Sodium SAR classification in irrigation water

SAR	SODIUM CLASS
< 10	Low Sodium Water (Sodium Grade S1) It can be used for irrigation in almost all soils with little danger of developing harmful modifiable sodium levels of the soil. However, sodium-sensitive products such as stone fruit trees and avocados can accumulate harmful sodium concentrations.
10 - 18	Medium Sodium Water (Sodium Class S2) In fine textured soils with clayey and high cation exchange capacity, it may pose a palpable sodium hazard. It can be used in coarse textured or organic soils with good permeability.
18 - 26	High Sodium Water (Sodium Grade S3) It can create harmful levels of sodium in most soil types. Its use will require special soil management, good drainage, high permeability and high organic matter conditions. However, gypsiferous soils may not generate harmful sodium levels from such waters. It may not be possible to use it in waters with very high salinity.
> 26	Very High Sodium Water (Sodium Grade S4) It is generally insufficient for irrigation purposes, except for low and medium salinity. Specifically, it can make it suitable for controlled irrigation water use when the soil is rich in calcium or if amendment agents such as gypsum are applied.

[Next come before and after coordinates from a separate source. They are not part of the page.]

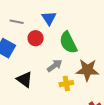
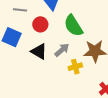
black triangle: (25, 80) -> (39, 51), moved

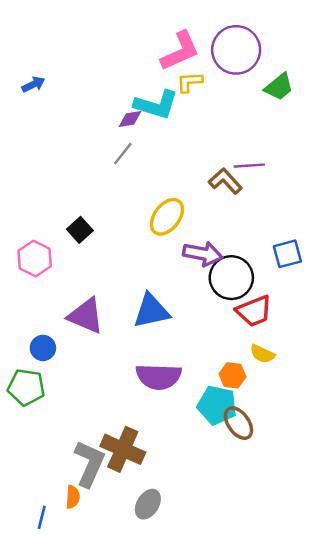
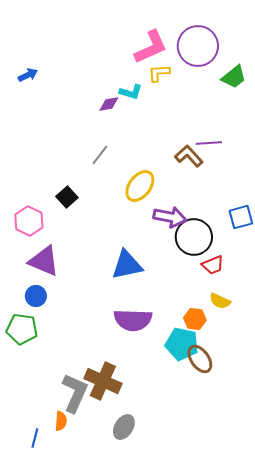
cyan L-shape: (156, 105) -> (131, 92), size x0.6
gray line: (123, 154) -> (100, 155), moved
red trapezoid: (254, 311) -> (213, 265), size x0.7
purple triangle: (86, 316) -> (44, 261), moved

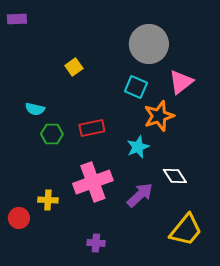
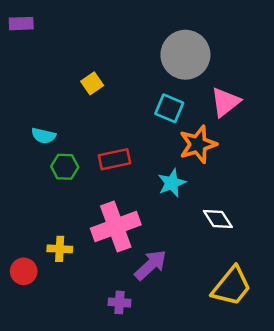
purple arrow: (140, 195) -> (151, 265), moved

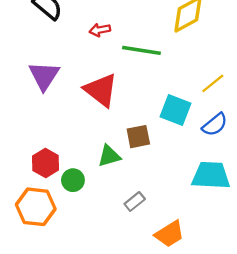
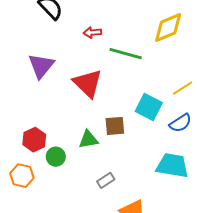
orange hexagon: (36, 207) -> (22, 176), size x0.7

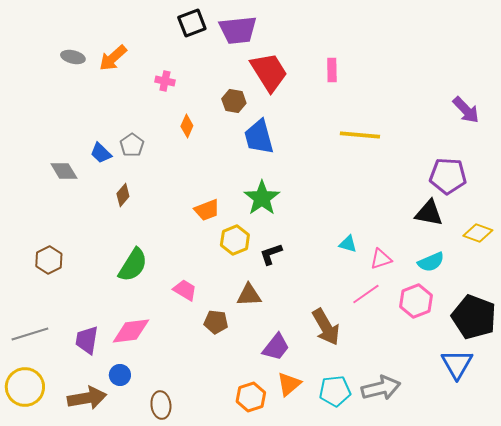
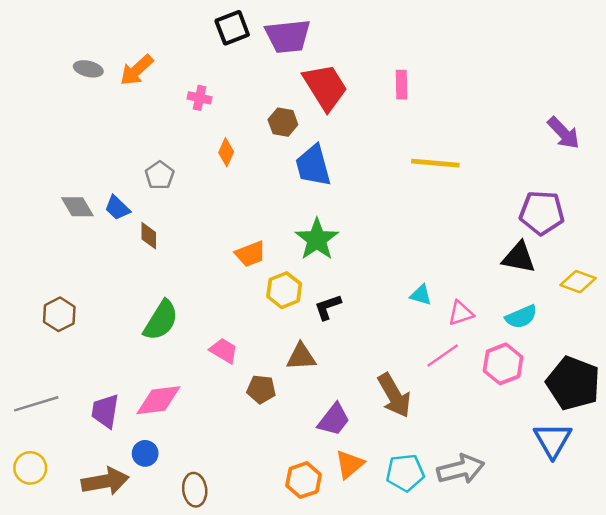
blue trapezoid: (101, 153) -> (117, 208), moved
brown diamond: (123, 195) -> (149, 236), turned -40
yellow circle: (25, 387) -> (30, 468), size x0.7

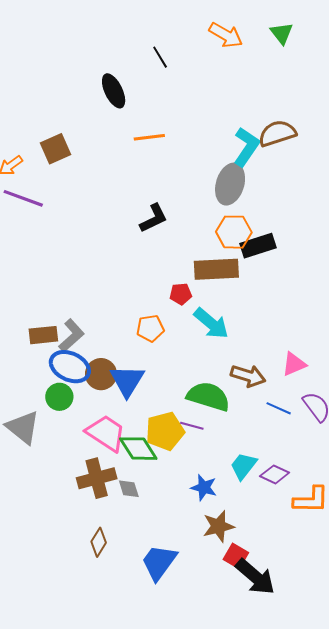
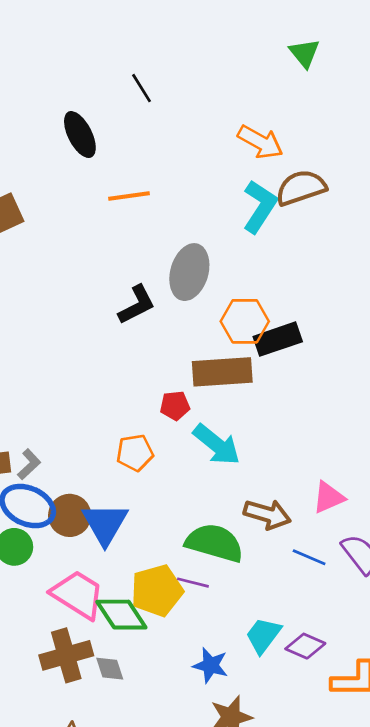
orange arrow: (226, 35) -> (260, 142), moved
gray ellipse: (230, 184) -> (189, 272), moved
gray L-shape: (71, 336) -> (29, 464), size x0.7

High quality irrigation water supply with reverse osmosis technology

It is important that the water to be used in agricultural irrigation or landscape irrigation conforms to the irrigation water criteria, both in terms of obtaining yield from the soil to be irrigated for many years and in terms of growing the crop to be irrigated in a healthy way. The water source to be used in irrigation should be examined in detail in terms of conductivity, sodium, SAR, chloride, residual sodium carbonates and boron parameters at the first stage. If parameters that do not comply with the irrigation water criteria are determined among these parameters, it may be necessary to demineralize the water by reverse osmosis method.

Since the irrigation water will not need to be completely pure, partial demineralization with reverse osmosis technology will be sufficient. Partial blending of reverse osmosis product water and raw water may be required to achieve the desired irrigation water quality. The ratio of raw water to pure RO product water to be blended depends on the salinity of the raw water, the water quality required by the crop to be irrigated, and the soil analysis. After ing the irrigation water class according to the condition of the soil and the condition of the crop to be grown, the raw water blending rate can be determined.